Seventeen years old, in the United States of America.

GLENN: Johnnie wrote the book Defying ISIS. It's available in bookstores everywhere and also on Amazon.com, but something that everyone should read. And, Johnnie, I sure appreciate everything you're doing. If you want to contact him. He's fantastic at speaking at church and everywhere else. DefyingISIS.com is where they reach you?

JOHNNIE: That's where it is.

GLENN: Okay. Johnnie, thank you very much. I appreciate it.

JOHNNIE: Thanks for having me.

GLENN: If you are moved to action, I would ask that you would do two things: I would ask that you would go to mercuryone.org and you would end the week where we started. And that is, donate your time and anything that you have. If you have five bucks or 100 bucks, we have a 15,000-dollar donation the other day from one of our listeners.

PAT: Nice.

GLENN: And donate to mercuryone.org. We are sending supplies over and we are -- believe me, before we send anything over, we will show you everything that we're doing. We'll show you who our partners are. We're making sure it doesn't fall into the wrong hands. We're very, very careful on it. I hope to be going over with the donation. But we would like to have a staggering donation to make. And you can help us by going to mercuryone.org. Also, you can change your Facebook photo. You can change your Twitter photo. And grab something from never again is now on mercuryone.org. And then I would ask you that you would join us in this movement.

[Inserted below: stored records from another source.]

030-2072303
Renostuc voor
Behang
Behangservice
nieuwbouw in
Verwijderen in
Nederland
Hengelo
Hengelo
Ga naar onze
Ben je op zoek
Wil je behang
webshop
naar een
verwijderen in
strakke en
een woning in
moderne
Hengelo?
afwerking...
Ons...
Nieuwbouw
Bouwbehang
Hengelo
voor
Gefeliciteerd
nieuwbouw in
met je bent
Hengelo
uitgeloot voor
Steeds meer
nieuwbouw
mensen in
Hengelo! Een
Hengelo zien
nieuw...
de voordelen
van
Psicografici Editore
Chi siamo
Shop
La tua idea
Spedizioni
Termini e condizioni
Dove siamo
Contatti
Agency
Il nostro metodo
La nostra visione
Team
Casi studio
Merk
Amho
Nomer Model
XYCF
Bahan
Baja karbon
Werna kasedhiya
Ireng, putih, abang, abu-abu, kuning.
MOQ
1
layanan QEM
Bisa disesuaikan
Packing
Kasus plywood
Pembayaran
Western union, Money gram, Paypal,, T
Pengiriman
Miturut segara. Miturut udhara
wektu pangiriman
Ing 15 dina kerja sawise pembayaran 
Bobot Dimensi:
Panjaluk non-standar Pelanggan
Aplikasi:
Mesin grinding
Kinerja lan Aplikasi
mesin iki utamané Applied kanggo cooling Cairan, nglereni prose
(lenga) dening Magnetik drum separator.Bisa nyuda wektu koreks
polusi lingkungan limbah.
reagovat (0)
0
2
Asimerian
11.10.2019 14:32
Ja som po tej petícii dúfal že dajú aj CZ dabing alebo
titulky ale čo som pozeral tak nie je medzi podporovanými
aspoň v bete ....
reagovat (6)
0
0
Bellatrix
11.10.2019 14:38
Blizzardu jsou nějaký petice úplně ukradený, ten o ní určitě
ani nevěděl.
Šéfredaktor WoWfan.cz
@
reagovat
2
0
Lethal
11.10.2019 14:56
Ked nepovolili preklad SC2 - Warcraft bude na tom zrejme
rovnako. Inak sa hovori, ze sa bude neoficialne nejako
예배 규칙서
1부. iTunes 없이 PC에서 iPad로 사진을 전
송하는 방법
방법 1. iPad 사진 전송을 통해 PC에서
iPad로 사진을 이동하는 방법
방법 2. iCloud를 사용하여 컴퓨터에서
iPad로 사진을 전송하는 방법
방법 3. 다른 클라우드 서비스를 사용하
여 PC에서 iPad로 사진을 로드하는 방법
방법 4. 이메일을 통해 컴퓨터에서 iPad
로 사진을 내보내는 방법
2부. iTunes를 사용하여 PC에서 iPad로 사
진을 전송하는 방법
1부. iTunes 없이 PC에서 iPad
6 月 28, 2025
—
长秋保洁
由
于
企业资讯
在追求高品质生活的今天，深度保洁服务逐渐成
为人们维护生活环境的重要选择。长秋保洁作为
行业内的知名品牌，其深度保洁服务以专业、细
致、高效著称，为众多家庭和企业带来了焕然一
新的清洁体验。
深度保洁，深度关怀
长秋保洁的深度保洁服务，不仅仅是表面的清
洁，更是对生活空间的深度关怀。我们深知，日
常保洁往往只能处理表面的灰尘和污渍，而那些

Now, I have -- I have Martin Luther King's pledge that he had everybody sign when they decided to join him. We have updated it for the times. But we really have changed very little of it. And it's up on GlennBeck.com. And I want you to download that. And I want you to sign it.

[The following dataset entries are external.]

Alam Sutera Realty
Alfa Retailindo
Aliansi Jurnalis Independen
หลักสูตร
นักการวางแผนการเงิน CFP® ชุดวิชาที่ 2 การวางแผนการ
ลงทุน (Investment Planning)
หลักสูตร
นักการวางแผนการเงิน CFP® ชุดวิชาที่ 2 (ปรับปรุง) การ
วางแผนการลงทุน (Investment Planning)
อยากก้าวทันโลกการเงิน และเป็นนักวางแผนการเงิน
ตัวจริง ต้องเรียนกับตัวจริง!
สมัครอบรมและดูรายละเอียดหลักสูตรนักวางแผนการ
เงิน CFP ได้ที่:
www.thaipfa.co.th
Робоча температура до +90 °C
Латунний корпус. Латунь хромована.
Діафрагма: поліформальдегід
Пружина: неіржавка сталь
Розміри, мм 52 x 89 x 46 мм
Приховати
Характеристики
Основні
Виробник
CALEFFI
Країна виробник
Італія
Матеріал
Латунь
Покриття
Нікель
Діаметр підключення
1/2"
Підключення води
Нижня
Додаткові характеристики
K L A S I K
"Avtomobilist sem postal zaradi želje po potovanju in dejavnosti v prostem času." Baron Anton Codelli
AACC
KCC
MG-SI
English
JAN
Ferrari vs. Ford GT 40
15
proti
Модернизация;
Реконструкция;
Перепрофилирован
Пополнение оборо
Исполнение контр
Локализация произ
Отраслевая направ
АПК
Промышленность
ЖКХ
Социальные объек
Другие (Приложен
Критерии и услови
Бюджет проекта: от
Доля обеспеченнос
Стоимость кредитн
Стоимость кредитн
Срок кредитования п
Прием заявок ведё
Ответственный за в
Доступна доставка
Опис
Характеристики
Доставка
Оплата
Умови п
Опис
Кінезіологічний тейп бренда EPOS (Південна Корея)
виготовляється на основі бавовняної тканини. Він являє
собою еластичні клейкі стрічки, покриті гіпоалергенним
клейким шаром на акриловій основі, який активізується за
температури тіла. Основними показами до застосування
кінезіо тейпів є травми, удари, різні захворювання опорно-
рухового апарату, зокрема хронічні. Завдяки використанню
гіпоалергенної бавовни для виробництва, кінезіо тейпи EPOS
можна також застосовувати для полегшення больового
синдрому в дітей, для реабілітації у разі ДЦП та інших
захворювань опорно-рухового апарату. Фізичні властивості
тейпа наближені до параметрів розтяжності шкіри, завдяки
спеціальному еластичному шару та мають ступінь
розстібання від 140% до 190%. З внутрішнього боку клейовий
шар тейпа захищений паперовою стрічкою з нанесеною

I want you -- when you sign up, I want you to sign it and say, you're in. Because what's happening in Birmingham, Alabama, on 8/28 and 8/29 is the beginning of a movement. I talked about it on last night's television show. Somebody said, why don't we just get together? Why don't we all go to McKinney, Texas because there's a march with a whole bunch of -- I said, because we're not ready, that's why. We're not ready. We're not disciplined enough.

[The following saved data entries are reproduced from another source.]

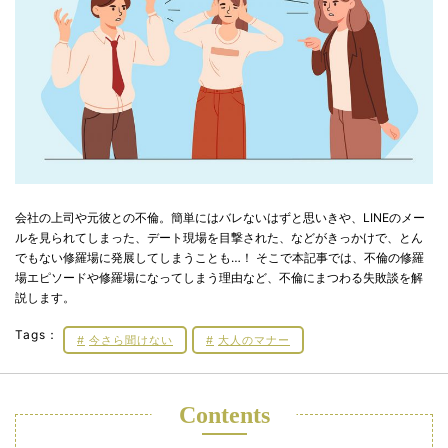
会社の上司や元彼との不倫。簡単にはバレないはずと思いきや、LINEのメー
ルを見られてしまった、デート現場を目撃された、などがきっかけで、とん
でもない修羅場に発展してしまうことも…！ そこで本記事では、不倫の修羅
場エピソードや修羅場になってしまう理由など、不倫にまつわる失敗談を解
説します。
Tags：
今さら聞けない
大人のマナー
Contents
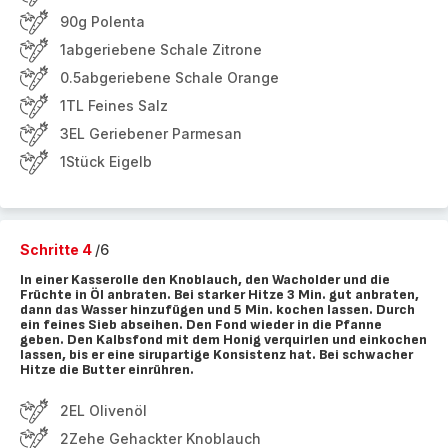
90g Polenta
1abgeriebene Schale Zitrone
0.5abgeriebene Schale Orange
1TL Feines Salz
3EL Geriebener Parmesan
1Stück Eigelb
Schritte 4
/6
In einer Kasserolle den Knoblauch, den Wacholder und die
Früchte in Öl anbraten. Bei starker Hitze 3 Min. gut anbraten,
dann das Wasser hinzufügen und 5 Min. kochen lassen. Durch
ein feines Sieb abseihen. Den Fond wieder in die Pfanne
geben. Den Kalbsfond mit dem Honig verquirlen und einkochen
lassen, bis er eine sirupartige Konsistenz hat. Bei schwacher
Hitze die Butter einrühren.
2EL Olivenöl
2Zehe Gehackter Knoblauch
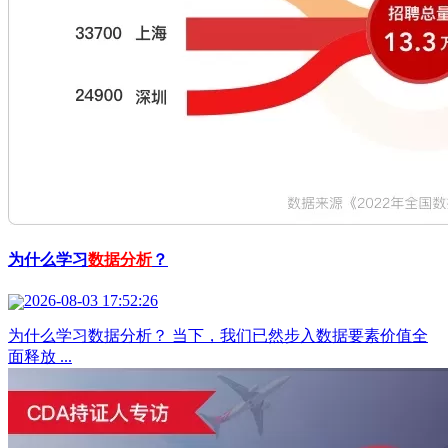
为什么学习
数据分析
？
2026-08-03 17:52:26
为什么学习数据分析？ 当下，我们已然步入数据要素价值全
面释放 ...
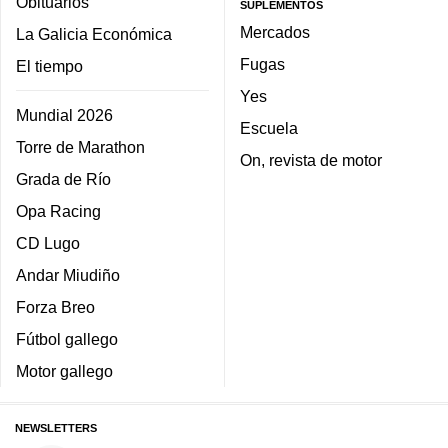
Obituarios
SUPLEMENTOS
Mercados
La Galicia Económica
Fugas
El tiempo
Yes
Mundial 2026
Escuela
Torre de Marathon
On, revista de motor
Grada de Río
Opa Racing
CD Lugo
Andar Miudiño
Forza Breo
Fútbol gallego
Motor gallego
NEWSLETTERS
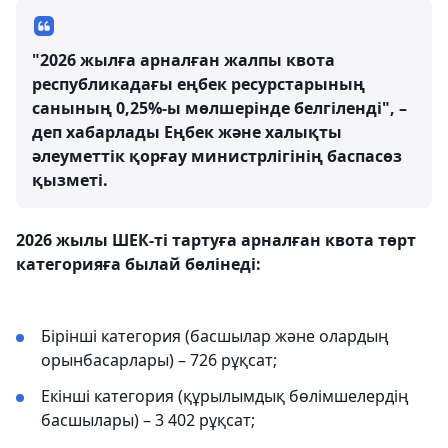
"2026 жылға арналған жалпы квота
республикадағы еңбек ресурстарының
санының 0,25%-ы мөлшерінде белгіленді", –
деп хабарлады Еңбек және халықты
әлеуметтік қорғау министрлігінің баспасөз
қызметі.
2026 жылы ШЕК-ті тартуға арналған квота төрт
категорияға былай бөлінеді:
Бірінші категория (басшылар және олардың
орынбасарлары) – 726 рұқсат;
Екінші категория (құрылымдық бөлімшелердің
басшылары) – 3 402 рұқсат;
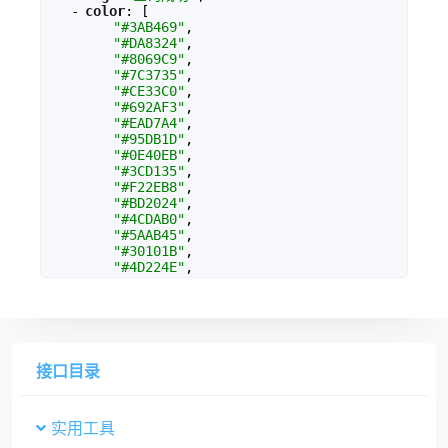
-
"
color
"
: [
"#3AB469"
,
"#DA8324"
,
"#8069C9"
,
"#7C3735"
,
"#CE33C0"
,
"#692AF3"
,
"#EAD7A4"
,
"#95DB1D"
,
"#0E40EB"
,
"#3CD135"
,
"#F22EB8"
,
"#BD2024"
,
"#4CDAB0"
,
"#5AAB45"
,
"#30101B"
,
"#4D224E"
,
"#245FA4"
,
"#093262"
,
"#B60FE2"
,
"#3CAD05"
]
}
接口目录
实用工具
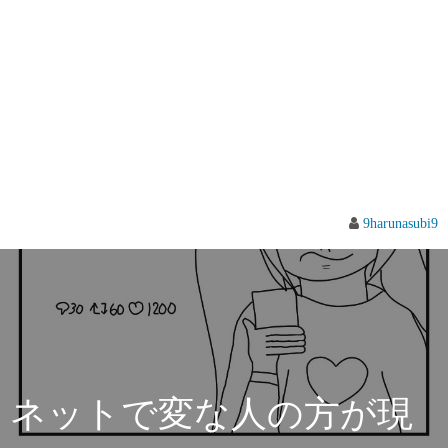
9harunasubi9
ネットで変な人の方が現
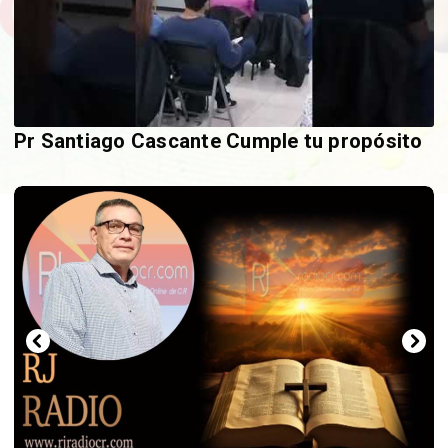
Pr Santiago Cascante Cumple tu propósito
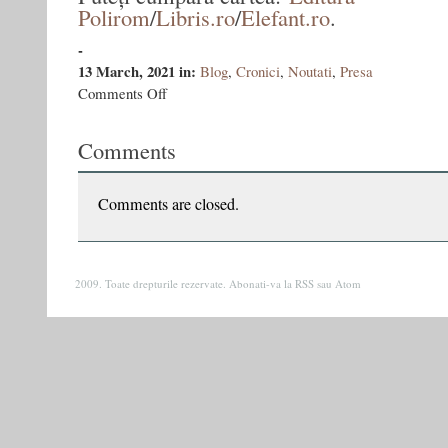
Polirom
/
Libris.ro
/
Elefant.ro
.
-
13 March, 2021
in:
Blog
,
Cronici
,
Noutati
,
Presa
on
Comments Off
Drumuri
care
Comments
se
despart:
Izgoniții,
de
Comments are closed.
Vasile
Ernu
2009. Toate drepturile rezervate. Abonati-va la
RSS
sau
Atom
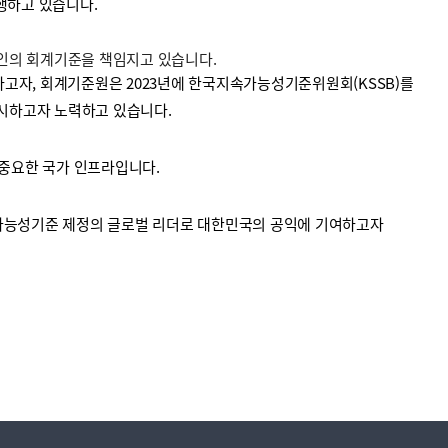
수행하고 있습니다.
법인의 회계기준을 책임지고 있습니다.
고자, 회계기준원은 2023년에 한국지속가능성기준위원회(KSSB)를
시하고자 노력하고 있습니다.
중요한 국가 인프라입니다.
가능성기준 제정의 글로벌 리더로 대한민국의 공익에 기여하고자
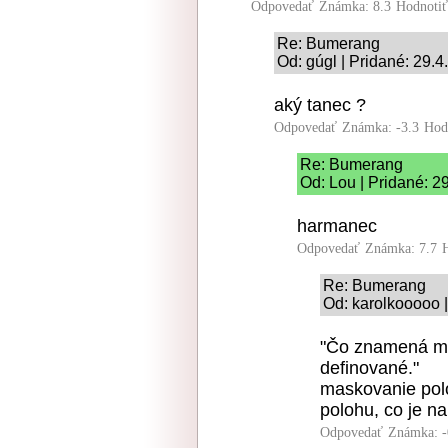
Odpovedať
Známka: 8.3
Hodnoti
Re: Bumerang
Od: gúgl | Pridané: 29.
aký tanec ?
Odpovedať
Známka: -3.3
Hod
Re: Bumerang
Od: Lou | Pridané: 2
harmanec
Odpovedať
Známka: 7.7
Re: Bumerang
Od: karolkooooo |
"Čo znamená ma
definované."
maskovanie pol
polohu, co je na
Odpovedať
Známka: -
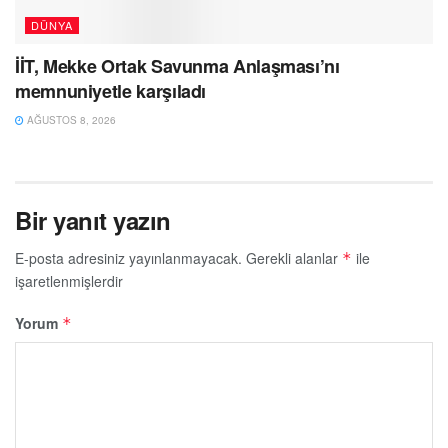
DÜNYA
İİT, Mekke Ortak Savunma Anlaşması’nı
memnuniyetle karşıladı
AĞUSTOS 8, 2026
Bir yanıt yazın
E-posta adresiniz yayınlanmayacak.
Gerekli alanlar
ile
*
işaretlenmişlerdir
Yorum
*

There is trouble coming. And we better all stand together, and we better be disciplined enough. So make a donation at mercuryone.org. Decide whether you're in or out. And join us there at mercuryone.org. Consider joining us on 8/28. And 8/29. May I ask that you would join us in Birmingham, Alabama this August 28th and 29th. Be a part of history because I'm telling you, I felt this when we went over to Israel. I felt this when we did Washington, DC. This is historic. Restoring Love, which happened at the Dallas Cowboys Stadium. Was the largest volunteer event ever in American history. The first time Dallas Cowboys Stadium has ever been sold out for a speaking event. So that was cool history. This, I believe, is like Restoring Honor, this is going to be historic. Bring your family and join me in a historic moment. Never again is now! Mercuryone.org.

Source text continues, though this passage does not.